> [Problem]:
Write out each record in full and exactly as given. Skip any pictures.

> [Study material]:
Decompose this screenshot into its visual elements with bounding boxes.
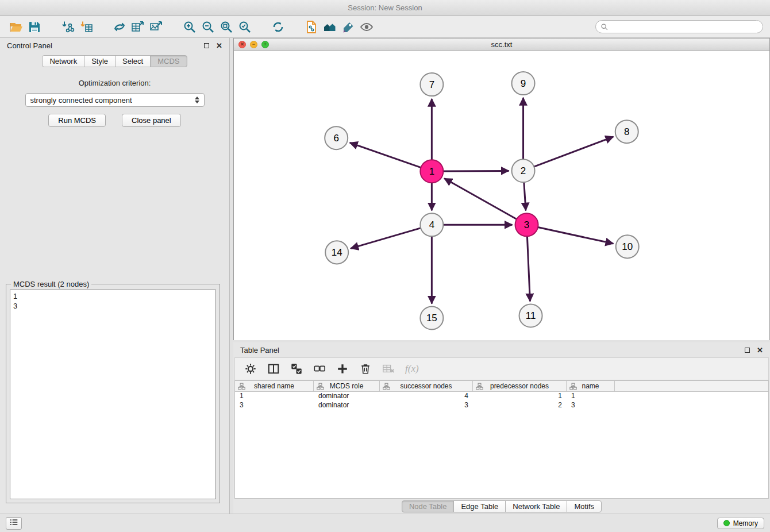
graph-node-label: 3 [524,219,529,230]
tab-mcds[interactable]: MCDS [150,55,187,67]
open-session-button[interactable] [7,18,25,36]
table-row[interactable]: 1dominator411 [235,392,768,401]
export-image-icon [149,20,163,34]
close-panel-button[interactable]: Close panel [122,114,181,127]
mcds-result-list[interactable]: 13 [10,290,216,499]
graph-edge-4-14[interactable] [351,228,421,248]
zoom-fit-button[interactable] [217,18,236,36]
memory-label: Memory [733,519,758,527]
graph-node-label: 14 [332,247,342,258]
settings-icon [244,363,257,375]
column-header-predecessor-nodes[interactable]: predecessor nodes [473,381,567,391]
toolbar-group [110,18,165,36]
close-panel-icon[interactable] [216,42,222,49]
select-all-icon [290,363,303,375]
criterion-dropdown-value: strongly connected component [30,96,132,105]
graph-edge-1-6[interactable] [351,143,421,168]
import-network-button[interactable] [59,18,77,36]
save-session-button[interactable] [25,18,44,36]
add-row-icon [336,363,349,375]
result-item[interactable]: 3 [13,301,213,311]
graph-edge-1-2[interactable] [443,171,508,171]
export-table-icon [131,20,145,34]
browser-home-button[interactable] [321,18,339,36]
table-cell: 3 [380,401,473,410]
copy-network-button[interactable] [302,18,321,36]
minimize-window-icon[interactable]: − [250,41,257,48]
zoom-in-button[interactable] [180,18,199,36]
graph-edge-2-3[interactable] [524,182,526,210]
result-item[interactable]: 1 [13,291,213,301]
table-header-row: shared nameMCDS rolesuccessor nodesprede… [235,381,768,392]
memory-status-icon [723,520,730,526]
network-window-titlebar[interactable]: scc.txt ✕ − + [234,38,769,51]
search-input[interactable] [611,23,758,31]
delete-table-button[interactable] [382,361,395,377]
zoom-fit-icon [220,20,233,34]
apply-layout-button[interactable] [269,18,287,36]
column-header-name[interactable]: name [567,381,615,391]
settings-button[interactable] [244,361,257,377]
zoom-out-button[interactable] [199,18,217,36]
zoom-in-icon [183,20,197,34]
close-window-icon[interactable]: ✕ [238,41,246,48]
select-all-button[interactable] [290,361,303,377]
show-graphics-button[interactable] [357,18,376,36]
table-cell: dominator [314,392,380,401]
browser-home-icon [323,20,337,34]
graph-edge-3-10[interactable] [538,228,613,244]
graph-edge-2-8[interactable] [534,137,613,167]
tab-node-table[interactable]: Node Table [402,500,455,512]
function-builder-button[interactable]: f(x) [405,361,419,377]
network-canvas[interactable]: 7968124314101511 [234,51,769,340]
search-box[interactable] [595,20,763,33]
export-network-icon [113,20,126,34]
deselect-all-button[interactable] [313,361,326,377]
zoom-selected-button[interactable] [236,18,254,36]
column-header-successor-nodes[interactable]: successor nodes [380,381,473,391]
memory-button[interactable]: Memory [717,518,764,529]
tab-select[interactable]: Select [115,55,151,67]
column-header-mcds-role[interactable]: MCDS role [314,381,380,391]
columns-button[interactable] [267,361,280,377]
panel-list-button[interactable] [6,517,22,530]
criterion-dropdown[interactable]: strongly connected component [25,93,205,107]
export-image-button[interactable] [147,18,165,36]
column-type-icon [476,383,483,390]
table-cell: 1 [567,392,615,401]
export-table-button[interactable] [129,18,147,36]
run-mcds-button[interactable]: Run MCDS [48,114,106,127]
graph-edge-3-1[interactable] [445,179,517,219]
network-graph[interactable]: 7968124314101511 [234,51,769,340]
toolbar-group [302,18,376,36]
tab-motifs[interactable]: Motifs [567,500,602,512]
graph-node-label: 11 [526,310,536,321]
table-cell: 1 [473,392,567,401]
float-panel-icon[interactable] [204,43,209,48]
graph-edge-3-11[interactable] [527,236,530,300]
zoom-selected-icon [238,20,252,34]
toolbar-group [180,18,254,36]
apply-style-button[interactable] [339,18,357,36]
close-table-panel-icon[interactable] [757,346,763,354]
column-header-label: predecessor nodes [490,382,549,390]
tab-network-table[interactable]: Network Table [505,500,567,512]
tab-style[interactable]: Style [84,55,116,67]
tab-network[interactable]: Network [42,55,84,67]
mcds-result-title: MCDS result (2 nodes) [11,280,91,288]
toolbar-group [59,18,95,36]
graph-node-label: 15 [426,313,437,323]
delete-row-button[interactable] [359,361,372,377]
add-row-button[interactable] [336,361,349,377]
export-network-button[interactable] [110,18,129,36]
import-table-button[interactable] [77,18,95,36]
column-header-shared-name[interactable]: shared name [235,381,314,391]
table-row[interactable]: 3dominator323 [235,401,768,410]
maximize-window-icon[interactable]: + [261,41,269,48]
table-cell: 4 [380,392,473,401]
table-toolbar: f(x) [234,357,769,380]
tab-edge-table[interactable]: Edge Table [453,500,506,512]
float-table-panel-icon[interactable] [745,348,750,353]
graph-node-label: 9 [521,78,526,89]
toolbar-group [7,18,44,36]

> [Response to this task]:
Decompose this screenshot into its visual elements with bounding boxes.
graph-node-label: 3 [524,219,529,230]
tab-mcds[interactable]: MCDS [150,55,187,67]
open-session-button[interactable] [7,18,25,36]
table-row[interactable]: 1dominator411 [235,392,768,401]
export-image-icon [149,20,163,34]
close-panel-button[interactable]: Close panel [122,114,181,127]
mcds-result-list[interactable]: 13 [10,290,216,499]
graph-edge-4-14[interactable] [351,228,421,248]
zoom-fit-button[interactable] [217,18,236,36]
memory-label: Memory [733,519,758,527]
graph-node-label: 14 [332,247,342,258]
settings-icon [244,363,257,375]
column-header-predecessor-nodes[interactable]: predecessor nodes [473,381,567,391]
toolbar-group [110,18,165,36]
close-panel-icon[interactable] [216,42,222,49]
select-all-icon [290,363,303,375]
criterion-dropdown-value: strongly connected component [30,96,132,105]
graph-edge-1-6[interactable] [351,143,421,168]
import-network-button[interactable] [59,18,77,36]
save-session-button[interactable] [25,18,44,36]
add-row-icon [336,363,349,375]
result-item[interactable]: 3 [13,301,213,311]
graph-edge-1-2[interactable] [443,171,508,171]
export-table-icon [131,20,145,34]
browser-home-button[interactable] [321,18,339,36]
table-cell: 3 [380,401,473,410]
copy-network-button[interactable] [302,18,321,36]
minimize-window-icon[interactable]: − [250,41,257,48]
zoom-in-button[interactable] [180,18,199,36]
graph-edge-2-3[interactable] [524,182,526,210]
result-item[interactable]: 1 [13,291,213,301]
table-header-row: shared nameMCDS rolesuccessor nodesprede… [235,381,768,392]
memory-status-icon [723,520,730,526]
network-window-titlebar[interactable]: scc.txt ✕ − + [234,38,769,51]
search-input[interactable] [611,23,758,31]
delete-table-button[interactable] [382,361,395,377]
zoom-fit-icon [220,20,233,34]
apply-layout-button[interactable] [269,18,287,36]
column-header-name[interactable]: name [567,381,615,391]
settings-button[interactable] [244,361,257,377]
zoom-out-button[interactable] [199,18,217,36]
zoom-in-icon [183,20,197,34]
close-window-icon[interactable]: ✕ [238,41,246,48]
select-all-button[interactable] [290,361,303,377]
show-graphics-button[interactable] [357,18,376,36]
table-cell: dominator [314,392,380,401]
browser-home-icon [323,20,337,34]
graph-edge-3-10[interactable] [538,228,613,244]
graph-edge-2-8[interactable] [534,137,613,167]
tab-node-table[interactable]: Node Table [402,500,455,512]
function-builder-button[interactable]: f(x) [405,361,419,377]
network-canvas[interactable]: 7968124314101511 [234,51,769,340]
search-box[interactable] [595,20,763,33]
export-network-icon [113,20,126,34]
deselect-all-button[interactable] [313,361,326,377]
zoom-selected-button[interactable] [236,18,254,36]
column-header-successor-nodes[interactable]: successor nodes [380,381,473,391]
memory-button[interactable]: Memory [717,518,764,529]
tab-select[interactable]: Select [115,55,151,67]
column-header-mcds-role[interactable]: MCDS role [314,381,380,391]
columns-button[interactable] [267,361,280,377]
panel-list-button[interactable] [6,517,22,530]
criterion-dropdown[interactable]: strongly connected component [25,93,205,107]
export-image-button[interactable] [147,18,165,36]
column-type-icon [476,383,483,390]
table-cell: 1 [567,392,615,401]
export-table-button[interactable] [129,18,147,36]
run-mcds-button[interactable]: Run MCDS [48,114,106,127]
graph-edge-3-1[interactable] [445,179,517,219]
network-graph[interactable]: 7968124314101511 [234,51,769,340]
toolbar-group [302,18,376,36]
tab-motifs[interactable]: Motifs [567,500,602,512]
graph-node-label: 11 [526,310,536,321]
table-cell: 1 [473,392,567,401]
float-panel-icon[interactable] [204,43,209,48]
graph-edge-3-11[interactable] [527,236,530,300]
zoom-selected-icon [238,20,252,34]
toolbar-group [180,18,254,36]
apply-style-button[interactable] [339,18,357,36]
close-table-panel-icon[interactable] [757,346,763,354]
column-header-label: predecessor nodes [490,382,549,390]
tab-network-table[interactable]: Network Table [505,500,567,512]
tab-style[interactable]: Style [84,55,116,67]
tab-network[interactable]: Network [42,55,84,67]
mcds-result-title: MCDS result (2 nodes) [11,280,91,288]
toolbar-group [59,18,95,36]
graph-node-label: 15 [426,313,437,323]
delete-row-button[interactable] [359,361,372,377]
add-row-button[interactable] [336,361,349,377]
export-network-button[interactable] [110,18,129,36]
import-table-button[interactable] [77,18,95,36]
column-header-shared-name[interactable]: shared name [235,381,314,391]
table-row[interactable]: 3dominator323 [235,401,768,410]
maximize-window-icon[interactable]: + [261,41,269,48]
table-cell: 4 [380,392,473,401]
table-toolbar: f(x) [234,357,769,380]
tab-edge-table[interactable]: Edge Table [453,500,506,512]
float-table-panel-icon[interactable] [745,348,750,353]
graph-node-label: 9 [521,78,526,89]
toolbar-group [7,18,44,36]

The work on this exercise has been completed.